バラック小屋への転居
それは、突然のことでした。
昭和三十一年私が小学六年生の秋の頃、父の仕事がうまくいかなくなりました。これまでのマンガンの山を掘り尽くしたためか、石炭が出ると言う新たな山を買ったのです。ところが石炭はすぐ出なくなり、莫大な借金が残ったのでした。正に山師の勘が外れたのです。
父が、増築したばかりの奥座敷の布団の上で、両手両足をバタバタさせ、呻くような声で悔しがっていた姿を思い出します。それはこれまでの父からは、想像も出来ない姿でした。
それを目の当たりにした時、私は驚きと言うよりも、大きな存在の父が壊れていくようなそして父と共に、家も家族も崩壊していくような怖さを感じていました。
我が家の生活は一変しました。家の中の物は、布団と鍋釜以外全部運び出されました。
突然見知らぬ男の人達が四、五人来て、何も言わずに家の中の物を外に運び出したのです。母の真新しい桐のタンスやミシン、父の大きな机や本箱、座敷のテーブルそしてテレビももちろんのことでした。
運び出す物には、小さな紙切れが貼ってありました。
私は自分の大切な物が気になり、そっと座敷の床の間を覗いて見ました。案の定期待に反して二面あったお琴がすでに無く、ガランとしていました。
私の自転車も、入学の時買って貰ったチョコレート色のピカピカ光ったお気に入りの机も無くなりました。布団は後から来た布団屋のおばさんが持ち出そうとするのを、母が、「これだけは残して下さい。布団が無いと困ります」と必死に頼んだお陰で、かろうじて残ったのでした。
何が何だか分からないまま、青天の霹靂そのものです。気がつけば小さなバラック建ての家に、長兄以外の家族六人がいました。私と六歳違いの長兄は、当時家にはいなかったのです。中学・高校と宇都宮の学校に通うため下宿していたからです。
ガタガタっと戸を開けると、入り口に風呂桶と炊事用のカマドがありました。部屋は六畳間一つです。その部屋に六人が身体を寄せ合うように寝ると、ほとんど隙間がありません。
私はこの数日の信じ難い現実を受け入れることに精一杯で、心は空っぽになっていきました。この状況を受け止める戸惑いや苦痛を感じることさえ、どこかに置き忘れていたのです。

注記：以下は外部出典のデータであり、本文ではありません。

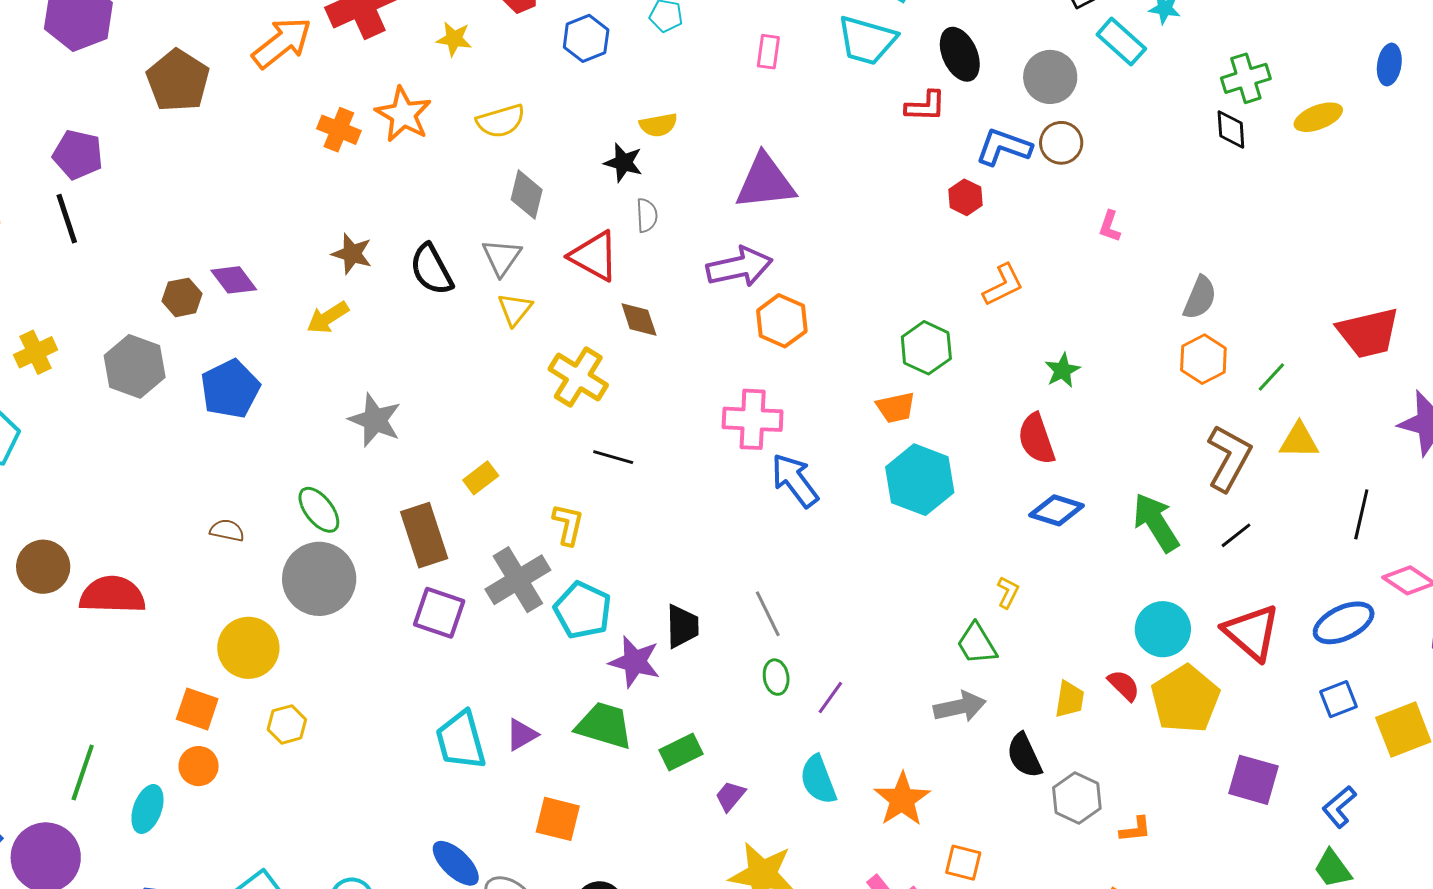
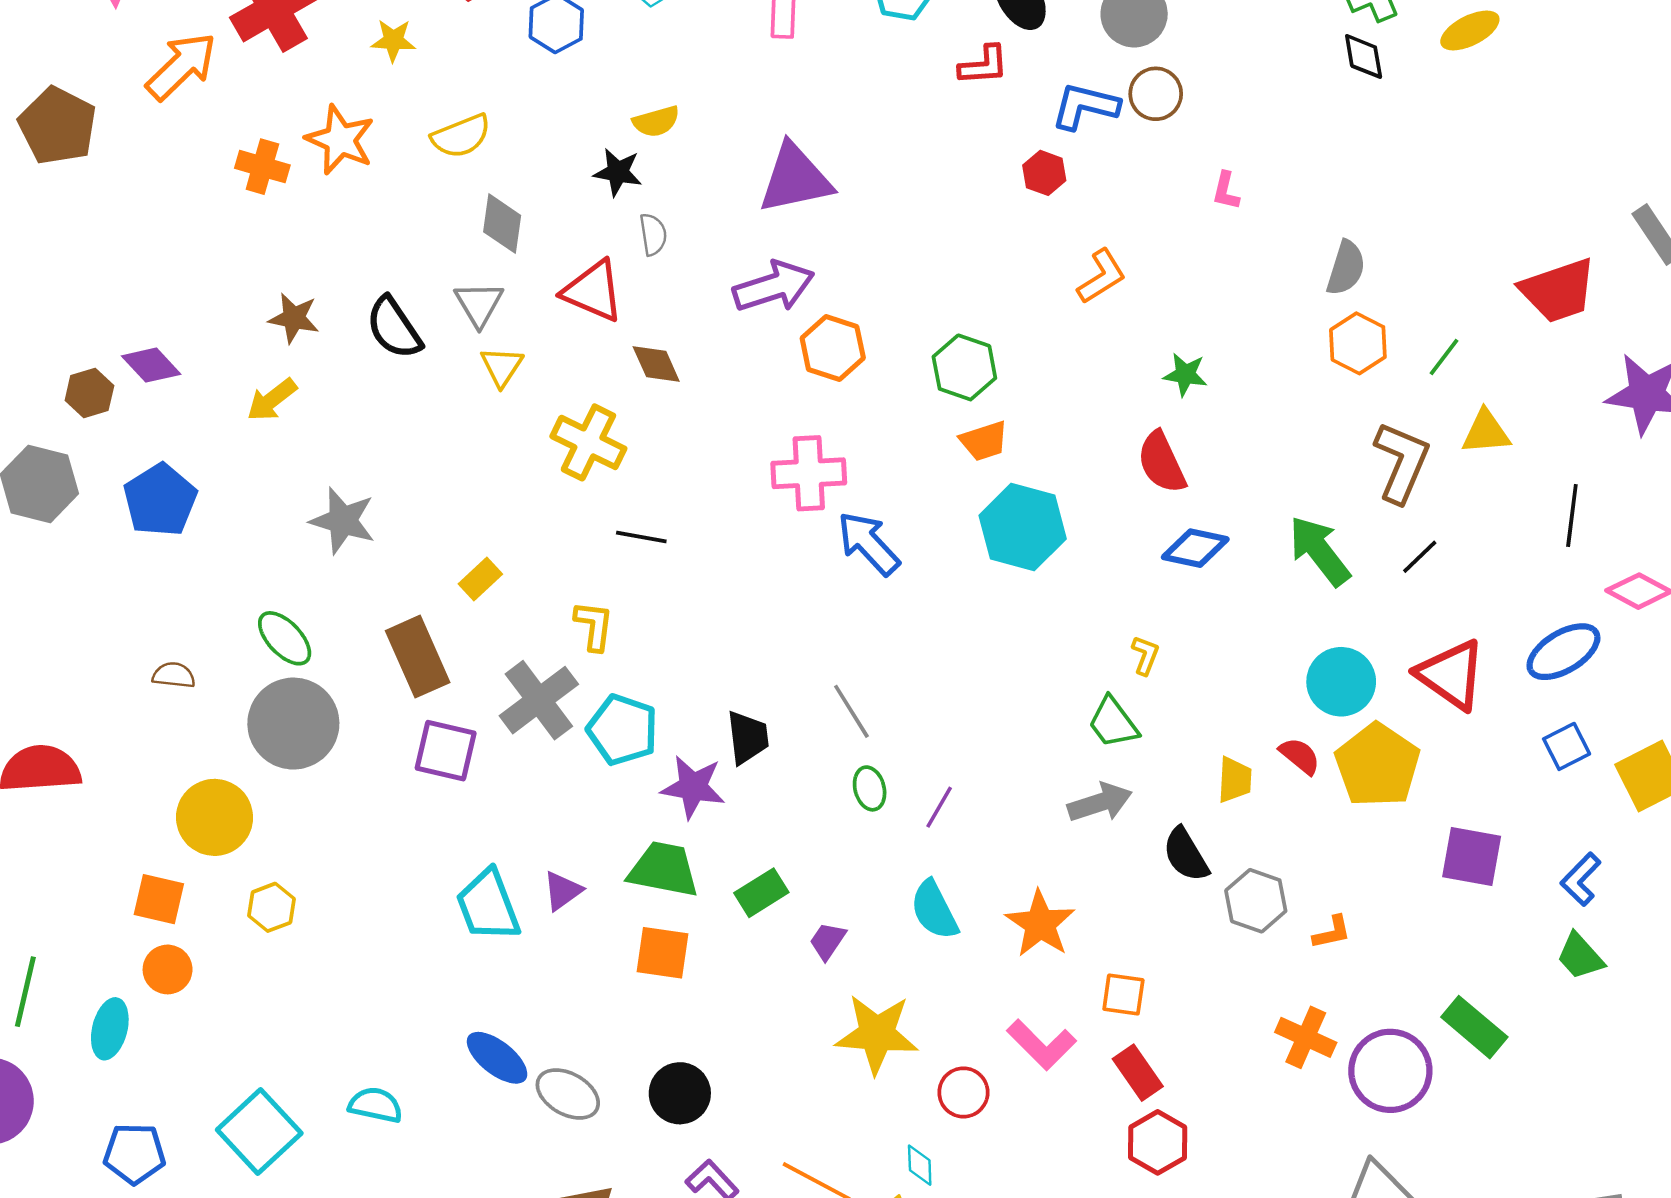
green hexagon: (926, 348) -> (964, 367), moved
green star: (1062, 370) -> (1185, 375), turned -30
orange square: (558, 819) -> (663, 953), moved

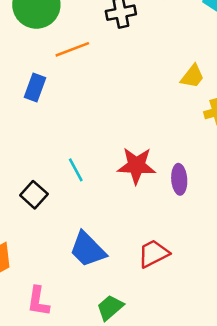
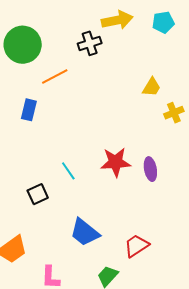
black square: (34, 195) -> (38, 194), turned 30
red trapezoid: (153, 254) -> (136, 246), moved

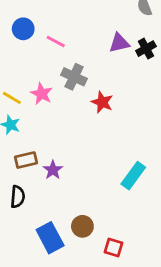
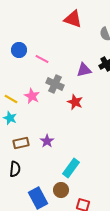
purple triangle: (119, 43) -> (84, 70), moved
purple star: (53, 170) -> (47, 141), moved
cyan rectangle: (133, 176) -> (71, 168), moved

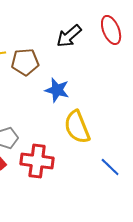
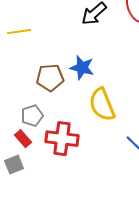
brown pentagon: (25, 62) -> (50, 78), moved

父は、仕事に失敗したショックが大きかったのでしょう。それからすぐ言動がちぐはぐになっていきました。母はなりふり構わず働きに出ましたが、田舎町の仕事ではとても食べてはいけず、引っ越して間もなく温泉町の旅館に出稼ぎに行ったのでした。
生活が変わると周りの友達も変わりました。
学校の帰り道の事です。ついこの間まで、私の自転車で楽しそうに校庭を走り回っていた男の子達が、私の姿を見つけると、「お前んち、つぶれた、つぶれた」と言って、遠くから大きな声ではやし立てました。
私は聞こえないふりをして走って家に帰ると、にこにこして迎えてくれる父がいました。父の顔を見てホッとすると同時に、言われた言葉を父にだけは聞かせたくないと思いました。
何もない寂しい正月が過ぎ、春が近づいてきました。この頃から想像もしなかった生活が始まりました。
小学六年生の私が、まだ小学三年生の弟と小学校入学前の妹の世話をしながら、家事一切をこの先何年も背負うことになったのです。突然の生活の変化に、それを出来るか出来ないかを考える暇も無く「やらなければならない」と言うのが私に課せられた命題であり、私自身に対する義務でもありました。